Studio album by Wet Wet Wet
- Released: 21 September 1987
- Recorded: January 1986 – 1987
- Genre: Soft rock; sophisti-pop; blue-eyed soul;
- Label: Mercury Records
- Producer: Wet Wet Wet; Axel Kröll; JWWWL; Michael Baker; Wilf Smarties;

Wet Wet Wet chronology
|  | Popped in Souled Out (1987) | The Memphis Sessions (1988) |

Singles from Popped in Souled Out
- "Wishing I Was Lucky" Released: 16 March 1987; "Sweet Little Mystery" Released: 13 July 1987; "Angel Eyes" Released: 23 November 1987; "Temptation" Released: 7 March 1988;

= Popped In Souled Out =

Popped in Souled Out is the debut studio album by the Scottish band Wet Wet Wet. It was released on 21 September 1987. Its offspring singles were "Wishing I Was Lucky", "Sweet Little Mystery", "Angel Eyes (Home and Away)" and "Temptation". Upon release, it reached number two on the UK Albums Chart, held off top spot by Michael Jackson's Bad. It reached number one on 16 January 1988. A 5-CD 30th Anniversary Edition was released on 22 September 2017.

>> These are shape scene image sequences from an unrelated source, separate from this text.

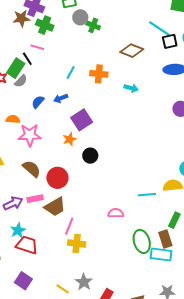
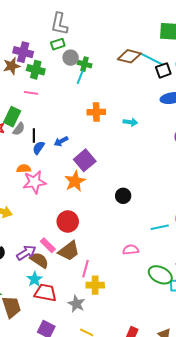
brown diamond: (132, 51) -> (129, 56), moved
black line: (27, 59) -> (34, 135), moved, turned 40
cyan line: (71, 73) -> (80, 77), moved
orange semicircle: (13, 119) -> (24, 169), moved
orange star: (70, 139) -> (75, 181), size x1.5
black circle: (90, 156) -> (123, 196), moved
brown semicircle: (32, 169) -> (39, 260), moved
pink rectangle: (35, 199) -> (48, 245), turned 63
green ellipse: (142, 241) -> (160, 275), turned -40
gray star: (84, 282) -> (76, 304), moved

The vinyl issue of the album only contained the first 9 tracks.

Professional ratings
Review scores
| Source | Rating |
| AllMusic | Star Half star |
| Number One | Star |
| Record Mirror | Star |

==Track listing==

| No. | Title | Length |
|---|---|---|
| 1. | "Wishing I Was Lucky" | 3:52 |
| 2. | "East of the River" | 3:24 |
| 3. | "I Remember" | 4:44 |
| 4. | "Angel Eyes (Home and Away)" | 5:13 |
| 5. | "Sweet Little Mystery" | 3:43 |
| 6. | "I Don't Believe (Sonny's Letter)" | 4:39 |
| 7. | "Temptation" | 4:59 |
| 8. | "I Can Give You Everything" | 4:05 |
| 9. | "The Moment You Left Me" | 5:02 |
| 10. | "Words of Wisdom" | 3:50 |
| 11. | "Don't Let Me Be Lonely Tonight" | 3:43 |
| 12. | "World in Another" | 3:05 |
| 13. | "Wishing I Was Lucky" (Recorded live on The Wendy May Show – Capital Radio) | 3:49 |

Popped In Souled Out — Japanese edition
| No. | Title | Length |
|---|---|---|
| 14. | "I Remember" (Long version) | 7:20 |
| 15. | "Home and Away" (Original version) | 4:20 |

Popped In Souled Out — 30th Anniversary edition
| No. | Title | Length |
|---|---|---|
| 14. | "Sweet Little Mystery" (Recorded live on The Wendy May Show – Capital Radio) | 3:52 |
| 15. | "HTHDTGT" (Recorded live on The Wendy May Show – Capital Radio) | 3:13 |
| 16. | "Angel Eyes (Home and Away)" (single version) | 4:30 |
| 17. | "Temptation" (single version) | 3:59 |
| 18. | "Sweet Little Mystery" (single version) | 3:45 |

==Credits and personnel==
Vocals by Wet Wet Wet and Graeme Duffin.
- Marti Pellow – Vocals
- Graeme Clark – Bass
- Neil Mitchell – Synthesizers
- Tommy Cunningham – Drums
- Graeme Duffin – Guitar

==Charts==

===Weekly charts===

Chart performance for Popped In Souled Out
| Chart (1987–1988) | Peak position |
|---|---|
| Australian Albums (ARIA) | 60 |
| Dutch Albums (Album Top 100) | 12 |
| European Albums (Eurotipsheet) | 11 |
| German Albums (Offizielle Top 100) | 44 |
| New Zealand Albums (RMNZ) | 6 |
| Swedish Albums (Sverigetopplistan) | 13 |
| UK Albums (OCC) | 1 |
| US Billboard 200 | 123 |

===Year-end charts===

| Chart (1987) | Position |
|---|---|
| UK Albums (OCC) | 37 |

==Certifications==

Certifications for Popped In Souled Out
| Region | Certification | Certified units/sales |
| Netherlands (NVPI) | Gold | 50,000^{^} |
| New Zealand (RMNZ) | Gold | 7,500^{^} |
| United Kingdom (BPI) | 5× Platinum | 1,500,000^{^} |
^{^} Shipments figures based on certification alone.